Experts on dispersants, which have never before been used in such quantities or at such depths, will prove key to determine the spill’s ultimate impact, Kanner said.
“We’re not letting anyone off the hook if this turns out to just be a crazy science experiment,” he said.
Kanner said that the pool of experts all sides are drawing on is so small that some of the experts Caldwell’s office hired would often be approached the next day by BP’s lawyers with an offer.
Caldwell’s office is “vastly far ahead” of where his peer in Alaska was at this stage, Kanner said. But what the office does need, he added, is more money.
Caldwell has estimated his office will need $65 million and the ability to hire lawyers on contingency to bring home a multi-billion dollar settlement for the state.
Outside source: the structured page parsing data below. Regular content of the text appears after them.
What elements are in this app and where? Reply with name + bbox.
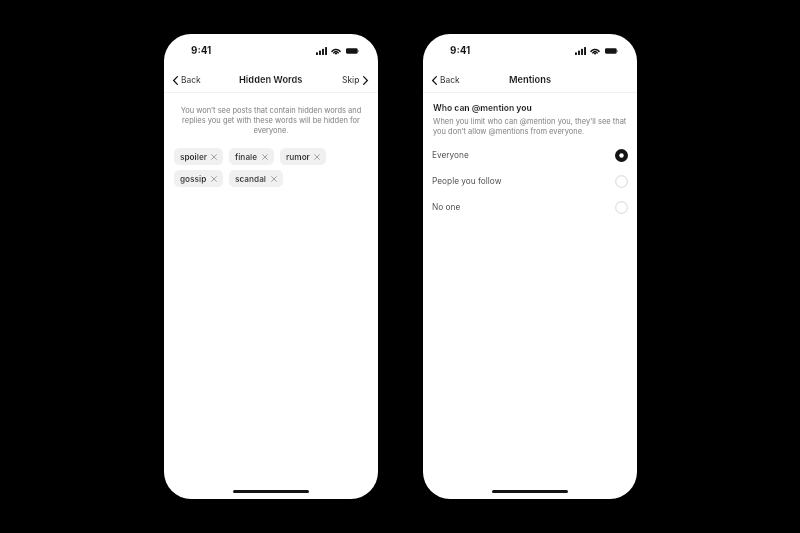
staticText: Everyone	[432, 150, 469, 160]
button[interactable]: gossip	[174, 170, 223, 187]
staticText: When you limit who can @mention you, the…	[433, 117, 637, 136]
staticText: gossip	[180, 174, 207, 184]
staticText: Hidden Words	[239, 74, 303, 85]
button[interactable]: Everyone	[423, 142, 637, 168]
button[interactable]: No one	[423, 194, 637, 220]
button[interactable]: Back	[164, 70, 209, 90]
button[interactable]: rumor	[280, 148, 326, 165]
staticText: rumor	[286, 152, 310, 162]
other: Remove gossip	[211, 176, 217, 182]
other: Remove finale	[262, 154, 268, 160]
staticText: Mentions	[509, 74, 552, 85]
other: Remove spoiler	[211, 154, 217, 160]
staticText: 9:41	[191, 45, 212, 57]
staticText: 9:41	[450, 45, 471, 57]
other: Remove rumor	[314, 154, 320, 160]
staticText: Back	[440, 75, 460, 85]
button[interactable]: scandal	[229, 170, 283, 187]
staticText: No one	[432, 202, 461, 212]
button[interactable]: Skip	[334, 70, 378, 90]
staticText: People you follow	[432, 176, 502, 186]
staticText: Skip	[342, 75, 360, 85]
button[interactable]: finale	[229, 148, 274, 165]
staticText: spoiler	[180, 152, 207, 162]
button[interactable]: spoiler	[174, 148, 223, 165]
other: Remove scandal	[271, 176, 277, 182]
staticText: Who can @mention you	[433, 103, 532, 113]
button[interactable]: People you follow	[423, 168, 637, 194]
other: Not selected	[612, 198, 630, 216]
button[interactable]: Back	[423, 70, 468, 90]
staticText: finale	[235, 152, 258, 162]
other: Selected	[612, 146, 630, 164]
staticText: Back	[181, 75, 201, 85]
other: Not selected	[612, 172, 630, 190]
staticText: scandal	[235, 174, 267, 184]
staticText: You won’t see posts that contain hidden …	[179, 106, 363, 135]
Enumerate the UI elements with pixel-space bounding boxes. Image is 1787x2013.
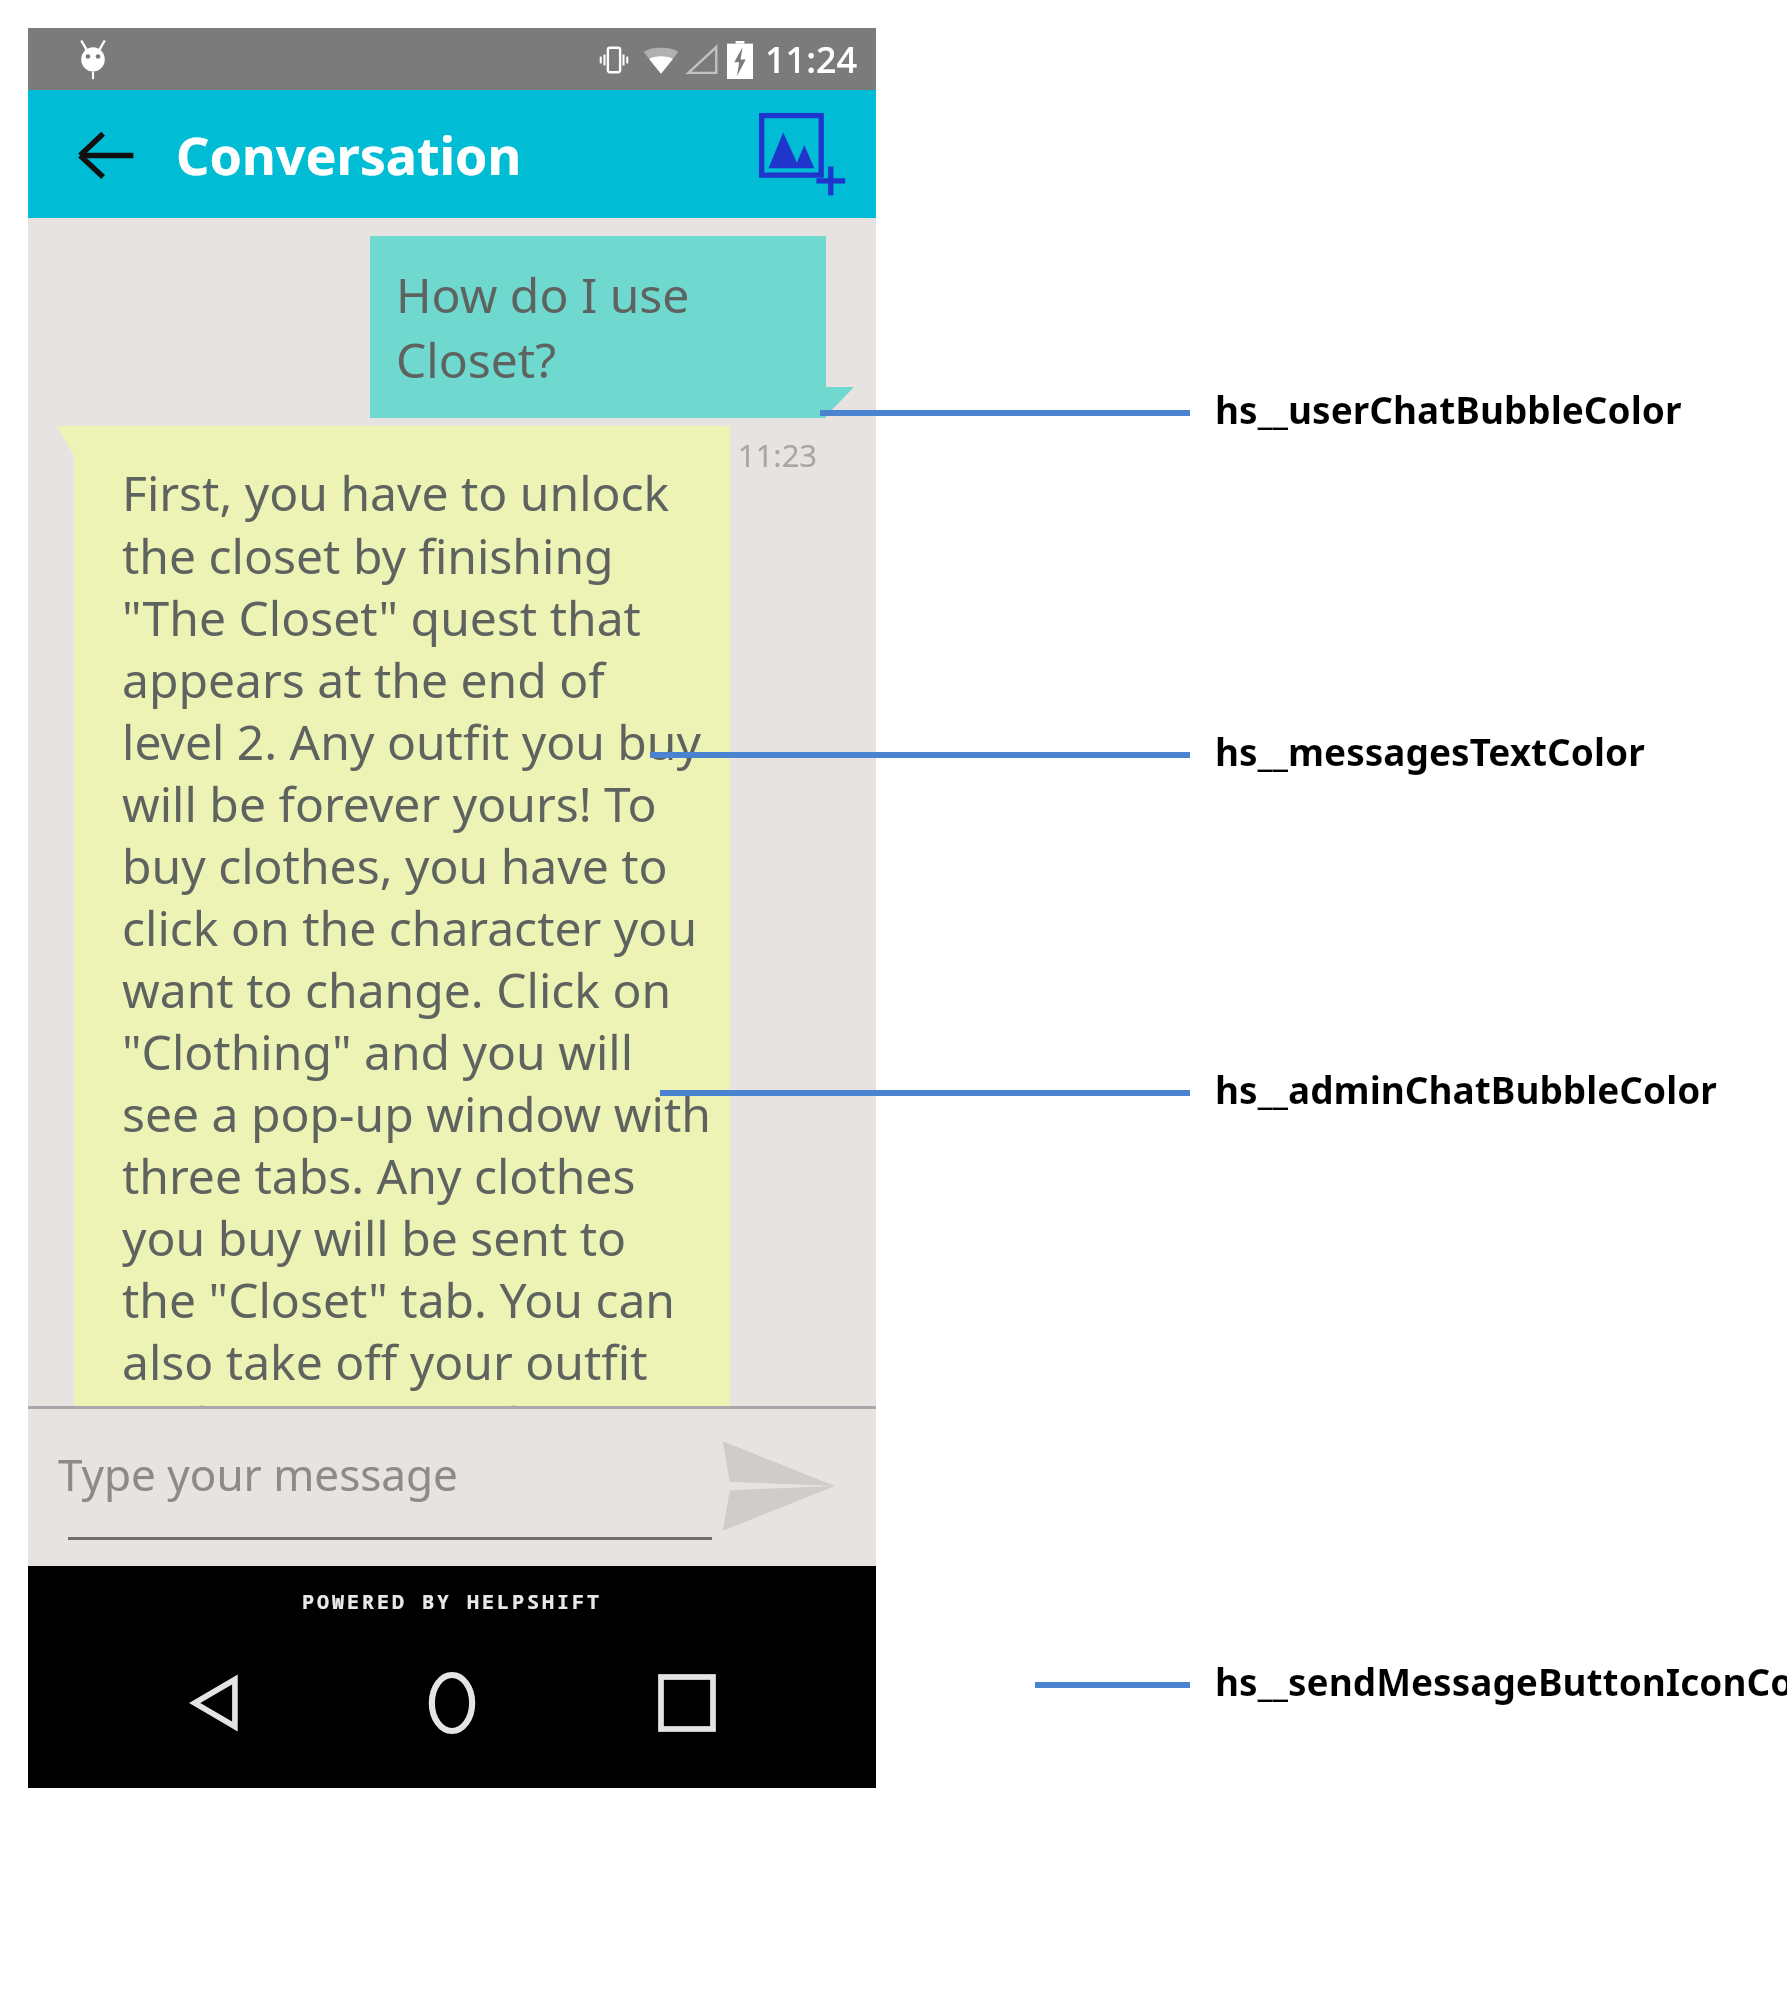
button[interactable]: Attach image <box>754 106 850 202</box>
button[interactable]: Recent apps <box>641 1657 733 1749</box>
button[interactable]: Back <box>70 118 142 190</box>
button[interactable]: Home <box>406 1657 498 1749</box>
staticText: hs__adminChatBubbleColor <box>1215 1064 1717 1114</box>
staticText: hs__messagesTextColor <box>1215 726 1645 776</box>
staticText: hs__userChatBubbleColor <box>1215 384 1682 434</box>
button[interactable]: Send message <box>706 1416 846 1556</box>
button[interactable]: Back <box>171 1657 263 1749</box>
staticText: hs__sendMessageButtonIconColor <box>1215 1656 1787 1706</box>
staticText: 25-Nov-2014 11:23 <box>546 434 818 476</box>
staticText: First, you have to unlock the closet by … <box>122 460 712 1580</box>
staticText: Conversation <box>176 119 522 190</box>
button[interactable]: How do I use Closet? <box>370 236 826 418</box>
staticText: How do I use Closet? <box>396 262 800 392</box>
button[interactable]: Type your message <box>58 1444 458 1504</box>
button[interactable]: First, you have to unlock the closet by … <box>74 426 730 1614</box>
staticText: 11:24 <box>765 35 858 84</box>
staticText: POWERED BY HELPSHIFT <box>302 1588 602 1615</box>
Gov. Bobby Jindal last week carved out $5 million of the $25 million oil spill grand from BP for Caldwell’s office.
Kanner, who has lived in New Orleans since the 1980s and often goes fishing in the Gulf, said this is more than just a case for him. “It’s about my life. It’s about the life we’re all going to lead 30, 40 years from now.”
“I hope to be in the Gulf fishing with my kids and my grandkids someday and I hope to be able to say, ‘look, we helped make this right,’” Kanner said.
Jennifer Roche, a spokeswoman for Caldwell’s office, said that Henry Dart of Covington, Allen Usry of New Orleans and Wade Shows of Baton Rouge have also been hired as outside counsel.